De income smoothing hypothese stelt dat managers actie ondernemen om schommelingen in de winstcijfer binnen een bepaalde marge te houden dat als normaal wordt beschouwd voor de onderneming (Bartov, 1993).

(9)

8 Een ander belangrijk verschil tussen mijn onderzoek en dat van Lam (2005) en Elsman (2011) is dat deze laatste twee zich alleen hebben gericht op de bonus van CEO’s. Mijn eigen onderzoek houdt ook rekening met de bonus van CFO’s. Volgens Jiang et al. (2010) hebben CFO’s meer belang bij winststuring dan CEO’s omdat zij alleen verantwoordelijk zijn voor de financiële situatie van een onderneming. CEO’s worden naast financiële resultaten ook op andere criteria beoordeeld en zullen daarom volgens Jiang et. al. minder belang hebben om de financiële resultaten te sturen. Uit onderzoek van Graham et al. (2005) komt naar voren dat 78% van de CFO’s bereid is economische waarde (‘economic value’) op te geven in ruil voor niet-fluctuerende winsten. Verder blijkt dat 53% van de CFO’s een project met een positieve netto contante waarde niet zal uitvoeren als dit betekent dat het kwartaalresultaat onder de prognose zal uitkomen. Het onderzoek van Graham et. al. toont aan dat CFO’s waarde hechten aan het behalen van prognoses en verwachtingen van buitenstaanders. CFO’s zijn hiervoor gemotiveerd omdat zij niet willen dat de aandeelwaarde van de onderneming daalt. Andere motieven - bijvoorbeeld een bonusplan - speelt een minder belangrijke rol volgens Graham et al. Mijn onderzoek kan extra uitsluiting geven of dit inderdaad het geval is.

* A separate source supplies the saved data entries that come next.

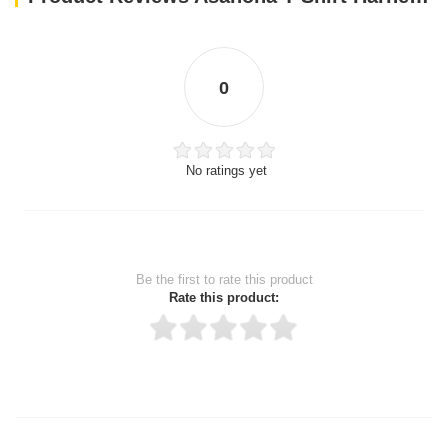
0
No ratings yet
Be the first to rate this product
Rate this product:
Thank you for rating!
Write a review
Write a full review.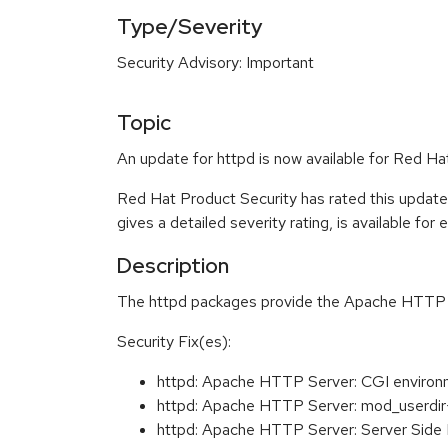
Type/Severity
Security Advisory: Important
Topic
An update for httpd is now available for Red Hat
Red Hat Product Security has rated this update
gives a detailed severity rating, is available for
Description
The httpd packages provide the Apache HTTP Ser
Security Fix(es):
httpd: Apache HTTP Server: CGI environ
httpd: Apache HTTP Server: mod_userdir
httpd: Apache HTTP Server: Server Side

1.3.2 Maatschappelijke relevantie. Naast een wetenschappelijke heeft mijn onderzoek ook maatschappelijke relevantie. In de eerste plaats heeft de wetgever baat bij mijn onderzoek. Op basis van de uitkomsten van het onderzoek kan zij beslissen om (nieuw) beleid maken. Indien blijkt dat bestuurders inderdaad winststuring toepassen om hun bonus te verhogen dan kan de wetgever - indien zij dit ongewenst vindt - een wet maken om dit tegen te gaan.

Naast de wetgever hebben ook toezichthouders zoals de AFM belang bij de uitkomsten van dit onderzoek. Als blijkt dat bestuurders winststuring gebruiken om hun bonus te verhogen dan kunnen toezichthouders dit ongewenst vinden. Op basis van de uitkomsten van dit onderzoek kunnen zij beslissen om bijvoorbeeld hun beleid aan te passen door beter toezicht te gaan houden op ondernemingen. De AFM kan bijvoorbeeld ook van accountants gaan eisen dat zij tijdens de jaarrekeningcontrole meer aandacht besteden aan de controle van het winstcijfers om winsturing te ontmoedigen.

Naast de wetgever en toezichthouders kunnen ook de Raad van Commissarissen (RvC) en aandeelhouders van ondernemingen profijt hebben van dit onderzoek. De RvC kan bijvoorbeeld rekening houden met de uitkomsten van dit onderzoek bij het remuneratiebeleid van bestuurders. Aandeelhouders beoordelen een onderneming onder andere op het

winstcijfer dat gepubliceerd wordt. Als blijkt dat winsten gestuurd worden dan kunnen aandeelhouders hiermee rekening houden tijdens hun beoordeling van een onderneming. Daarnaast kunnen zij van de RvC eisen dat er een beter remuneratiebeleid wordt ingevoerd dat bestuurders minder motiveert om de winst te sturen.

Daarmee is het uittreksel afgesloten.